**Records provided**
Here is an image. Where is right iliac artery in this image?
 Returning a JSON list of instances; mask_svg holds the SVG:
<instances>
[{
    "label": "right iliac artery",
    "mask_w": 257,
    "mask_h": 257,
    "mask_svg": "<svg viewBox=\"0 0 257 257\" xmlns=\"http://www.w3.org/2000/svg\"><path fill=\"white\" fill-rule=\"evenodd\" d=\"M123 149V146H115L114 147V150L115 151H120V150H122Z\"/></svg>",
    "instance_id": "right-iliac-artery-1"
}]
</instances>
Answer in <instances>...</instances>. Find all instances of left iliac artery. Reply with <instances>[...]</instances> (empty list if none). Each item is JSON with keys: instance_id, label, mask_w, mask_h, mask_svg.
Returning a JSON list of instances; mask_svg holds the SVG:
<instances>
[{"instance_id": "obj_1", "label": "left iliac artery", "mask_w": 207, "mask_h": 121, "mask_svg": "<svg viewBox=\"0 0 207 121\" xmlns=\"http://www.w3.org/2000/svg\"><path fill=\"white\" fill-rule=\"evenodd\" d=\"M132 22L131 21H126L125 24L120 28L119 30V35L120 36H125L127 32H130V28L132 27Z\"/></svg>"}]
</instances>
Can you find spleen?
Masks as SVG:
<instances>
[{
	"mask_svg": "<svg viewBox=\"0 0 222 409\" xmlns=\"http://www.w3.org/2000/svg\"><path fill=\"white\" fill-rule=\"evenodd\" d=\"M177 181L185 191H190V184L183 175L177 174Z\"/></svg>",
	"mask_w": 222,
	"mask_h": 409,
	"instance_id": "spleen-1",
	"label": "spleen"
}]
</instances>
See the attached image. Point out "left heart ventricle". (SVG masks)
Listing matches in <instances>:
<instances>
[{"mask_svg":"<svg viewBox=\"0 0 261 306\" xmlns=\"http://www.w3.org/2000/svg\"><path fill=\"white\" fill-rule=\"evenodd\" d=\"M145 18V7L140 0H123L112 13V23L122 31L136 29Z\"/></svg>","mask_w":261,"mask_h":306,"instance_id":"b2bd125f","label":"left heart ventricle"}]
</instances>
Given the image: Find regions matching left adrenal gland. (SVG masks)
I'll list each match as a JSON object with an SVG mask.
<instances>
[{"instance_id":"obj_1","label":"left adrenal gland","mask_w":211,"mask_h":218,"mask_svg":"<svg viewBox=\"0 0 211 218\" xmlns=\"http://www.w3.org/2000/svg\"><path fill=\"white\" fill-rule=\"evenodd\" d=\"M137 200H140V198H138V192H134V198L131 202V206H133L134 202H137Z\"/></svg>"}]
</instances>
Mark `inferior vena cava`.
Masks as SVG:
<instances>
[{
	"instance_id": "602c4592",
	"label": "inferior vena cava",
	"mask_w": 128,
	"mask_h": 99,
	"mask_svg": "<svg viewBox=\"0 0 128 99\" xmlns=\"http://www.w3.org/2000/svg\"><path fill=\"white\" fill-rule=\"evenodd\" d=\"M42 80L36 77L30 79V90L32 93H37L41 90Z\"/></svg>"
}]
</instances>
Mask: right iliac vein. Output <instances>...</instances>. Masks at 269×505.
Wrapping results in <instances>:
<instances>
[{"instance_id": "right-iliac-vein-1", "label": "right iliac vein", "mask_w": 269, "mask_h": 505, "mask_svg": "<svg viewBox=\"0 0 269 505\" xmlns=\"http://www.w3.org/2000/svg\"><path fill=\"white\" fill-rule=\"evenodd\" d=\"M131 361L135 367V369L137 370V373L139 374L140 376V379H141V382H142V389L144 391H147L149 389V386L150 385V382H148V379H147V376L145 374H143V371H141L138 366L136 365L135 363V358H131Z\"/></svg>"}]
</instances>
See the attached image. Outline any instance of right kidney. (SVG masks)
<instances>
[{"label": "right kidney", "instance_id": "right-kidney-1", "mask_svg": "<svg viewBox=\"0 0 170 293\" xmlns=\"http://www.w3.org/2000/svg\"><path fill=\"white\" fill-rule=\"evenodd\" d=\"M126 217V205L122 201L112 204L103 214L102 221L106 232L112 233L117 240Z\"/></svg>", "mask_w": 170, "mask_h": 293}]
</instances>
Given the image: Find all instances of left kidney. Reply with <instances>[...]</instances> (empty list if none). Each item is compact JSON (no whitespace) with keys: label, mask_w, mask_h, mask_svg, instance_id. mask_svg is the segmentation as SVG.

**Aim of the exercise**
Reproduce the records above exactly.

**Task response**
Here is an image. Where is right iliac artery in this image?
 Returning a JSON list of instances; mask_svg holds the SVG:
<instances>
[{
    "label": "right iliac artery",
    "mask_w": 257,
    "mask_h": 257,
    "mask_svg": "<svg viewBox=\"0 0 257 257\" xmlns=\"http://www.w3.org/2000/svg\"><path fill=\"white\" fill-rule=\"evenodd\" d=\"M123 149V146H115L114 147V150L115 151H120V150H122Z\"/></svg>",
    "instance_id": "right-iliac-artery-1"
}]
</instances>
Answer in <instances>...</instances>. Find all instances of left iliac artery. Reply with <instances>[...]</instances> (empty list if none). Each item is JSON with keys: instance_id, label, mask_w, mask_h, mask_svg.
Returning a JSON list of instances; mask_svg holds the SVG:
<instances>
[{"instance_id": "obj_1", "label": "left iliac artery", "mask_w": 207, "mask_h": 121, "mask_svg": "<svg viewBox=\"0 0 207 121\" xmlns=\"http://www.w3.org/2000/svg\"><path fill=\"white\" fill-rule=\"evenodd\" d=\"M132 22L131 21H126L125 24L120 28L119 30V35L120 36H125L127 32H130V28L132 27Z\"/></svg>"}]
</instances>
Can you find spleen?
Masks as SVG:
<instances>
[{
	"mask_svg": "<svg viewBox=\"0 0 222 409\" xmlns=\"http://www.w3.org/2000/svg\"><path fill=\"white\" fill-rule=\"evenodd\" d=\"M177 181L185 191H190V184L183 175L177 174Z\"/></svg>",
	"mask_w": 222,
	"mask_h": 409,
	"instance_id": "spleen-1",
	"label": "spleen"
}]
</instances>
See the attached image. Point out "left heart ventricle". (SVG masks)
Listing matches in <instances>:
<instances>
[{"mask_svg":"<svg viewBox=\"0 0 261 306\" xmlns=\"http://www.w3.org/2000/svg\"><path fill=\"white\" fill-rule=\"evenodd\" d=\"M145 18V7L140 0H123L112 13V23L122 31L136 29Z\"/></svg>","mask_w":261,"mask_h":306,"instance_id":"b2bd125f","label":"left heart ventricle"}]
</instances>
Given the image: Find regions matching left adrenal gland. (SVG masks)
I'll list each match as a JSON object with an SVG mask.
<instances>
[{"instance_id":"obj_1","label":"left adrenal gland","mask_w":211,"mask_h":218,"mask_svg":"<svg viewBox=\"0 0 211 218\" xmlns=\"http://www.w3.org/2000/svg\"><path fill=\"white\" fill-rule=\"evenodd\" d=\"M137 200H140V198H138V192H134V198L131 202V206H133L134 202H137Z\"/></svg>"}]
</instances>
Mark `inferior vena cava`.
Masks as SVG:
<instances>
[{
	"instance_id": "602c4592",
	"label": "inferior vena cava",
	"mask_w": 128,
	"mask_h": 99,
	"mask_svg": "<svg viewBox=\"0 0 128 99\" xmlns=\"http://www.w3.org/2000/svg\"><path fill=\"white\" fill-rule=\"evenodd\" d=\"M42 80L36 77L30 79V90L32 93H37L41 90Z\"/></svg>"
}]
</instances>
Mask: right iliac vein. Output <instances>...</instances>. Masks at 269×505.
Wrapping results in <instances>:
<instances>
[{"instance_id": "right-iliac-vein-1", "label": "right iliac vein", "mask_w": 269, "mask_h": 505, "mask_svg": "<svg viewBox=\"0 0 269 505\" xmlns=\"http://www.w3.org/2000/svg\"><path fill=\"white\" fill-rule=\"evenodd\" d=\"M131 361L135 367V369L137 370V373L139 374L140 376V379H141V382H142V389L144 391H147L149 389V386L150 385V382H148V379H147V376L145 374H143V371H141L138 366L136 365L135 363V358H131Z\"/></svg>"}]
</instances>
See the attached image. Outline any instance of right kidney. (SVG masks)
<instances>
[{"label": "right kidney", "instance_id": "right-kidney-1", "mask_svg": "<svg viewBox=\"0 0 170 293\" xmlns=\"http://www.w3.org/2000/svg\"><path fill=\"white\" fill-rule=\"evenodd\" d=\"M126 217V205L122 201L112 204L103 214L102 221L106 232L112 233L117 240Z\"/></svg>", "mask_w": 170, "mask_h": 293}]
</instances>
Given the image: Find all instances of left kidney. Reply with <instances>[...]</instances> (empty list if none). Each item is compact JSON (no whitespace) with keys: label, mask_w, mask_h, mask_svg, instance_id. mask_svg is the segmentation as SVG.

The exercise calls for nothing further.